The older a still-remembered song, the more likely it’s a song people regard as a timeless classic. (The GSSL, for example, contains nearly 1,200 songs composed between 1900 and 1949.)

Today, millions of people under the age of 30 hum and sing classic songs that were written before they were born—the songs of the greatest songwriters such as Bob Dylan, Hank Williams, Paul Simon, the Gershwins, Bacarach and David, Lennon and McCartney, Cole Porter, Hoagy Carmichael, Stevie Wonder, Joni Mitchell and many more. These great songwriters each wrote multiple classics.

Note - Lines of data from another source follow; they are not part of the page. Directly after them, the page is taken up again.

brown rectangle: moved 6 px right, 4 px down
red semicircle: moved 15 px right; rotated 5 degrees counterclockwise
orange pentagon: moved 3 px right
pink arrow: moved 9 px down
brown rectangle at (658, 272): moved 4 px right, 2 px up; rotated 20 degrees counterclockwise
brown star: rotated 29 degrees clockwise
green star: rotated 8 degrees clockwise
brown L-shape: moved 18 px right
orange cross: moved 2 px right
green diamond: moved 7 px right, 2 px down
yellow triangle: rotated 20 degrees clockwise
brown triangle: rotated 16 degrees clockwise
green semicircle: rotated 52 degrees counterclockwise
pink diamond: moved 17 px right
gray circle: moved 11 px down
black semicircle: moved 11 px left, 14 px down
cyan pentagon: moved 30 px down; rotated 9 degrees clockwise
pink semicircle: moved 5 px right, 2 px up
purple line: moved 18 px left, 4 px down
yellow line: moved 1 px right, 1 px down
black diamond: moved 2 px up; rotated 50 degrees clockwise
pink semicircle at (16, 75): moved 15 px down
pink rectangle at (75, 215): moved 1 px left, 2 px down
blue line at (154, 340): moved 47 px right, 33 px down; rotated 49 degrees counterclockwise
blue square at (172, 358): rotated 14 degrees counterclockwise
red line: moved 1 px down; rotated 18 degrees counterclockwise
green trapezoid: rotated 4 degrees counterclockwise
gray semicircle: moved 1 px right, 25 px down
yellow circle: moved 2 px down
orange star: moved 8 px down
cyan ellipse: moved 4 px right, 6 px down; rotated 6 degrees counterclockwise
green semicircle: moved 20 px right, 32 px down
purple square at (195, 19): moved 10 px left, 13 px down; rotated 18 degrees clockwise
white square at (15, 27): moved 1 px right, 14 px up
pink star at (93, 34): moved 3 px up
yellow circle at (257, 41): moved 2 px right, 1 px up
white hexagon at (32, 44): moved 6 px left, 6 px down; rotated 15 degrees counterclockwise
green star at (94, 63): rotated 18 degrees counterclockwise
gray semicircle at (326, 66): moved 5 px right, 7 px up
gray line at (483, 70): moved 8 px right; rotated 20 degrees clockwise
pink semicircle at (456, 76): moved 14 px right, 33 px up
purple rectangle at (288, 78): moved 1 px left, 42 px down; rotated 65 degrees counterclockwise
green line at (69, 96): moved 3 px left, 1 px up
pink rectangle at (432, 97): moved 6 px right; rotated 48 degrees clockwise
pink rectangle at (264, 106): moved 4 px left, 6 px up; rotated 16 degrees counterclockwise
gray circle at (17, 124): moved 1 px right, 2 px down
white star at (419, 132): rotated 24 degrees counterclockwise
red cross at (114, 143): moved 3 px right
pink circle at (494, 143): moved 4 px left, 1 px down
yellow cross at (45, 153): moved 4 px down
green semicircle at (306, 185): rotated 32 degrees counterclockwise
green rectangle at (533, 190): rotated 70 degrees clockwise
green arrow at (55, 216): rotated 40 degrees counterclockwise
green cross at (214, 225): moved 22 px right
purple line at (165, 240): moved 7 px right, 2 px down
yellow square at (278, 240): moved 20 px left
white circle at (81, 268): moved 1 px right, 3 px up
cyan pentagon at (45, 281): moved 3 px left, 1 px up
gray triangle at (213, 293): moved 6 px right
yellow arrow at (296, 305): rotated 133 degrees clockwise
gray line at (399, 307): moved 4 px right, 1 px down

Classic plays such as Shakespeare’s Hamlet, and classic ballets such as Tchaikovsky’s Swan Lake transcend time, place, and interpretation. So do classic songs, such as Gershwin & Heyward’s “Summertime,” written in 1935. Like Hamlet and Swan Lake, “Summertime” has never lost its appeal and today is known and performed the world over.

NOTE: Many songs on the GSSL written in the last quarter of the 20th Century will not become classics. More time must pass (several decades) to know for sure. Some of these songs will undoubtedly fall away and be forgotten. Selecting songs for the GSSL from the late 20th Century that might become classics was necessarily a matter of educated guess work.